1. ## boundedness

may i know why "if the function f on a closed bounded interval [a,b] is unbounded then there exist a seq x_n in [a,b] st l f(x_n)l > n for all n"

i was trying to list a few examples to show why this is true but i do not get it.

it seems to be that the function f on a closed bounded interval [a,b] can be bounded and yet there exist a seq x_n in [a,b] st l f(x_n)l > n for all n.
this was my working:

assuming that the function is from [0,10] where the range is [ 20,30] which means that f(x)= 20+x

then taking the even seq, f(x_1)= 22, f(x_2)=24... where 22>1, 24> 2.. hence
f(x_n) > n for all n, where in this case, the function is bounded.

may i know what mistake i have made?

thank you!

2. In your proof what do you pick for x_40?
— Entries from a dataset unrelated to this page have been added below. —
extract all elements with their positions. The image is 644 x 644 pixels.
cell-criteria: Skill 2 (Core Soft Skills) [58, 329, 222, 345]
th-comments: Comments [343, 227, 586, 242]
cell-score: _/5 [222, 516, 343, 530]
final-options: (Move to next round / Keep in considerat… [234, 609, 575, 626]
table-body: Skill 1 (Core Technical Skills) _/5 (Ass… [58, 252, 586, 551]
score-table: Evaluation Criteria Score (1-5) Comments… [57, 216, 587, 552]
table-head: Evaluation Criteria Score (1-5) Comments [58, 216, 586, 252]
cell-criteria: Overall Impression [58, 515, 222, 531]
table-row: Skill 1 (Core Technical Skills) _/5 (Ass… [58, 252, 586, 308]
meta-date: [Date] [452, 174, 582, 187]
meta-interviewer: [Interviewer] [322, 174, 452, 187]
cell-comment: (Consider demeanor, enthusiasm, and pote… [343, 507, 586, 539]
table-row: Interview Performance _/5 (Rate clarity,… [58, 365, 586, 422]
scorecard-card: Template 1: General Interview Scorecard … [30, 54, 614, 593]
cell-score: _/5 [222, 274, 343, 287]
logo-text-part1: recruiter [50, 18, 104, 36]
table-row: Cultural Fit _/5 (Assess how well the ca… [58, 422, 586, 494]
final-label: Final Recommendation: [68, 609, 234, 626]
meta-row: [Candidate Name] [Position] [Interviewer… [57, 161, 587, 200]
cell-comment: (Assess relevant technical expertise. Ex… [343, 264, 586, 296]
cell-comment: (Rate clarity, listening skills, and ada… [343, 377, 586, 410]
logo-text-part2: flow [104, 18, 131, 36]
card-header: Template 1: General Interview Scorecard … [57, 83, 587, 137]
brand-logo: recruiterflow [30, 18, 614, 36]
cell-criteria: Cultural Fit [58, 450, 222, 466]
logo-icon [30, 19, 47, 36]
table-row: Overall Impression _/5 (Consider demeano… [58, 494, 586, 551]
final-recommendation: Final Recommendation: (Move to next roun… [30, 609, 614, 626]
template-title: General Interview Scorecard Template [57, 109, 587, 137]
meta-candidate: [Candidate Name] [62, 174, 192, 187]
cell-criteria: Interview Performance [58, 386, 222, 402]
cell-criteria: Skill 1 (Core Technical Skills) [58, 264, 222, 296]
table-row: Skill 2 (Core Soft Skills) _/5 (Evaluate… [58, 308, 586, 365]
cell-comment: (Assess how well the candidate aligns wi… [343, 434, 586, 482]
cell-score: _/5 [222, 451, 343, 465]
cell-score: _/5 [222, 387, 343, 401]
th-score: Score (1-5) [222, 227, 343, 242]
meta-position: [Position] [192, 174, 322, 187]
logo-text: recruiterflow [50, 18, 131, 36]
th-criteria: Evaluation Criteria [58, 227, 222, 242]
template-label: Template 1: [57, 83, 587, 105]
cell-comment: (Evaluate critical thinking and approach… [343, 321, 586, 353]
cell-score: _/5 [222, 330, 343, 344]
3. Originally Posted by alexandrabel90
may i know why "if the function f on a closed bounded interval [a,b] is unbounded then there exist a seq x_n in [a,b] st l f(x_n)l > n for all n"

i was trying to list a few examples to show why this is true but i do not get it.

it seems to be that the function f on a closed bounded interval [a,b] can be bounded and yet there exist a seq x_n in [a,b] st l f(x_n)l > n for all n.
this was my working:

assuming that the function is from [0,10] where the range is [ 20,30] which means that f(x)= 20+x

then taking the even seq, f(x_1)= 22, f(x_2)=24... where 22>1, 24> 2.. hence
f(x_n) > n for all n, where in this case, the function is bounded.

may i know what mistake i have made?

thank you!
Think of why counterexamples won't work. But think about it this way. Suppose that the process of recursive definition that's going on here. Clearly there exists some $\displaystyle x_1$ such that $\displaystyle |f(x_1)|>1$ otherwise $\displaystyle |f(x)|<1$ for all $\displaystyle x\in[a,b]$ which contradicts boundedness. Suppose then that you keep doing this and you come to some $\displaystyle n\in\mathbb{N}$ such that there does not exist $\displaystyle x\in[a,b]-\{x_1,\cdots,x_{n-1}\}$ with $\displaystyle |f(x_n)|>n$ then for all $\displaystyle x\in[a,b]-\{x_1,\cdots,x_{n-1}\}$ one would have that $\displaystyle |f(x)|\leqslant n$ and thus surely $\displaystyle |f(x)|\leqslant \max\{f(x_1),\cdots,f(x_{n-1}),n\}$ for all $\displaystyle x\in[a,b]$ contradicting unboudness too!